Onder g is geregeld dat kan worden toegezien op de doelmatige besteding van subsidiegeld doordat het college de subsidie kan weigeren in het geval de te subsidiëren instelling bezoldigingen overeenkomt of is overeengekomen die hoger zijn dan het bedrag bedoeld in artikel 2.3, eerste lid, van de Wet normering bezoldiging topfunctionarissen publieke en semipublieke sector (hierna: Wnt). Het algemene bezoldigingsmaximum voor de publieke en semipublieke sector is per 1 januari 2016 vastgesteld op € 179.000; het wordt jaarlijks bij ministeriële regeling geïndexeerd (zie artikel 2.3, tweede, derde en vierde lid, van de Wnt). De gedachte achter deze weigeringsgrond is dat bij subsidieaanvragers die hogere bezoldigingen dan dat bedrag overeenkomen gegronde redenen bestaan om aan te nemen dat een deel van de subsidie aan dergelijke bezoldigingen wordt besteed. Vanuit het oogpunt van doelmatige besteding van subsidiegeld wordt dit onwenselijk geacht.

Als de doelmatige besteding van subsidiegeld niet in het geding is – bijvoorbeeld omdat het een zeer geringe subsidie betreft of duidelijk is dat de gelden niet besteed zullen worden aan de salariskosten – kunnen burgemeester en wethouders afzien van weigering ondanks dat er bij de aanvrager sprake is van bezoldigingen die het maximum overtreffen. Als de subsidiegelden niet besteed zullen worden aan salariskosten, dan zal het aan de aanvrager zijn om dit (uit eigen beweging) te onderbouwen.

De weigeringsgrond heeft betrekking op alle subsidieaanvragers, niet alleen op instellingen die al onder de Wnt vallen. Bovendien wordt gekeken naar alle bezoldigingen die door de aanvrager met functionarissen (met of zonder dienstbetrekking) zijn overeengekomen en dus niet alleen naar die bezoldigingen die zijn overeengekomen met een topfunctionaris als bedoeld in de Wnt.

Onderdeel h geeft het college de bevoegdheid om te bepalen of de aanvraag past binnen het vastgesteld beleidskader.

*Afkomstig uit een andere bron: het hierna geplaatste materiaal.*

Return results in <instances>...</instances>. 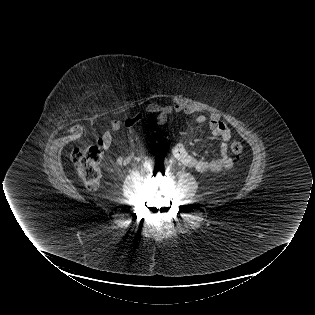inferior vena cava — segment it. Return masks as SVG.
Listing matches in <instances>:
<instances>
[{"instance_id":"inferior-vena-cava-1","label":"inferior vena cava","mask_w":315,"mask_h":315,"mask_svg":"<svg viewBox=\"0 0 315 315\" xmlns=\"http://www.w3.org/2000/svg\"><path fill=\"white\" fill-rule=\"evenodd\" d=\"M152 165H153V162L150 161V162H148V165H146L145 167L149 168V167H152Z\"/></svg>"}]
</instances>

Zo kan een aanvraag worden geweigerd als er voor de bedoelde activiteiten al een jaarlijkse subsidie wordt verstrekt.

Onderdeel i ten slotte geeft het college de bevoegdheid in een subsidieregeling nog andere weigeringsgronden op te nemen, bijvoorbeeld weigeringsgronden die specifiek met de te subsidiëren activiteiten samenhangen.

Als de Europese Commissie tot het oordeel is gekomen dat een subsidie niet in overeenstemming is met de artikelen 107 en 108 van het Verdrag betreffende de Werking van de Europese Unie, dan moet de verleende subsidie ingetrokken en teruggevorderd worden (inclusief rente).

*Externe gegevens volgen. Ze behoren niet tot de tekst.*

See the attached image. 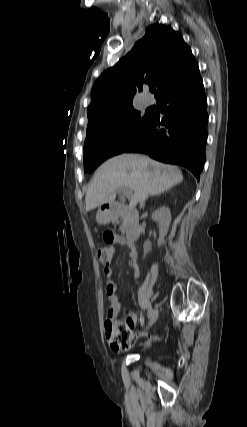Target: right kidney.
<instances>
[{
    "mask_svg": "<svg viewBox=\"0 0 247 427\" xmlns=\"http://www.w3.org/2000/svg\"><path fill=\"white\" fill-rule=\"evenodd\" d=\"M152 219L156 221L159 225V239L158 246L164 244L165 236L168 233L170 222H171V212L170 209L166 206H162L155 210L152 213Z\"/></svg>",
    "mask_w": 247,
    "mask_h": 427,
    "instance_id": "obj_1",
    "label": "right kidney"
}]
</instances>
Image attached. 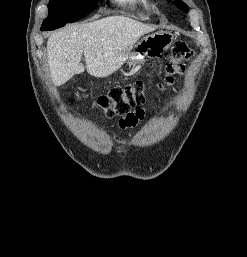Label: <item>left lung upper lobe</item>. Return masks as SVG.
<instances>
[{
  "mask_svg": "<svg viewBox=\"0 0 247 257\" xmlns=\"http://www.w3.org/2000/svg\"><path fill=\"white\" fill-rule=\"evenodd\" d=\"M175 5L178 8L182 9L183 11L188 12V6L185 3H183L182 1H179V0L175 1Z\"/></svg>",
  "mask_w": 247,
  "mask_h": 257,
  "instance_id": "1",
  "label": "left lung upper lobe"
}]
</instances>
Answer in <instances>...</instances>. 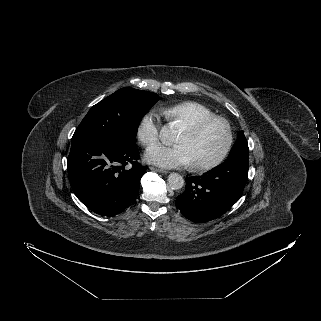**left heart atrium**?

Artikel 10. Verantwoording

Voor zover dit niet is bepaald bij subsidieregeling, wordt bij de verleningsbeschikking vermeld op welke wijze de subsidie-ontvanger de besteding van de subsidie dient te verantwoorden.

Artikel 11. Algemene verplichtingen van subsidie-ontvanger

Dit artikel bevat een meldingsplicht (eerste lid) en informatieplicht (tweede lid) die voor alle subsidie-ontvangers geldt.

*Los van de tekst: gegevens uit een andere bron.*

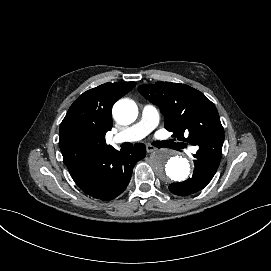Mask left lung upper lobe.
<instances>
[{
	"label": "left lung upper lobe",
	"mask_w": 271,
	"mask_h": 271,
	"mask_svg": "<svg viewBox=\"0 0 271 271\" xmlns=\"http://www.w3.org/2000/svg\"><path fill=\"white\" fill-rule=\"evenodd\" d=\"M138 91L159 106L165 115V127L173 137L222 155L224 129L215 105L200 91L171 82L144 84ZM189 133L184 138V133Z\"/></svg>",
	"instance_id": "left-lung-upper-lobe-1"
}]
</instances>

De subsidie-ontvanger meldt schriftelijk aan burgemeester en wethouders, waarmee meer is bedoeld dan op papier geschreven. De melding kan ook digitaal worden gedaan als het college de digitale weg heeft opengesteld.

Artikel 12. Aan een subsidie te verbinden bijzondere verplichtingen

Dit artikel bevat een bevoegdheidsgrondslag voor het college om aan de subsidie bepaalde ’bijzondere‘ verplichtingen te verbinden, in aanvulling op wat reeds mogelijk is op grond van de Awb (zie artikel 4:37 van de Awb).

het tweede en derde lid

Hiermee wordt het creëren van deze mogelijkheid onder bepaalde voorwaarden geboden door de artikelen 4:38 (voor zover het betreft verplichtingen die strekken tot verwezenlijking van het doel van de subsidie) en 4:39 (voor zover het betreft verplichtingen die niet strekken tot verwezenlijking van het doel van de subsidie). In beginsel dient de verordening hiervoor een uitdrukkelijke grondslag te bieden, of – in het geval van verplichtingen die strekken tot verwezenlijking van het doel van de subsidie – de verleningsbeschikking.

Het tweede lid

Dit lid ziet op de verplichtingen die verband houden met de verwezenlijking van het doel van de subsidie. Daarbij kan bijvoorbeeld worden gedacht aan eisen inzake de deskundigheid van de personen die de te subsidiëren activiteit uit zullen voeren.

Het derde lid

Dit lid maakt het mogelijk om verplichtingen op te leggen die niet strekken tot verwezenlijking van het eigenlijke doel van de gesubsidieerde activiteit. Het betreft echter geen vrijbrief, deze verplichtingen moeten wel enig verband houden met de gesubsidieerde activiteit. Het kan bijvoorbeeld gaan om het opleggen van de verplichting om een extra inspanning te leveren om een bepaalde doelgroep te betrekken bij de gesubsidieerde activiteiten of om de activiteiten op de meest milieuvriendelijke manier uit te oefenen. Uit de wetsgeschiedenis blijkt dat met het opleggen van oneigenlijke subsidieverplichtingen terughoudendheid dient te worden betracht (Kamerstukken II 1993/94, 23 700, nr. 3, p. 66). Als het college van deze aanvullende mogelijkheid gebruik maakt moet dat duidelijk gemotiveerd worden.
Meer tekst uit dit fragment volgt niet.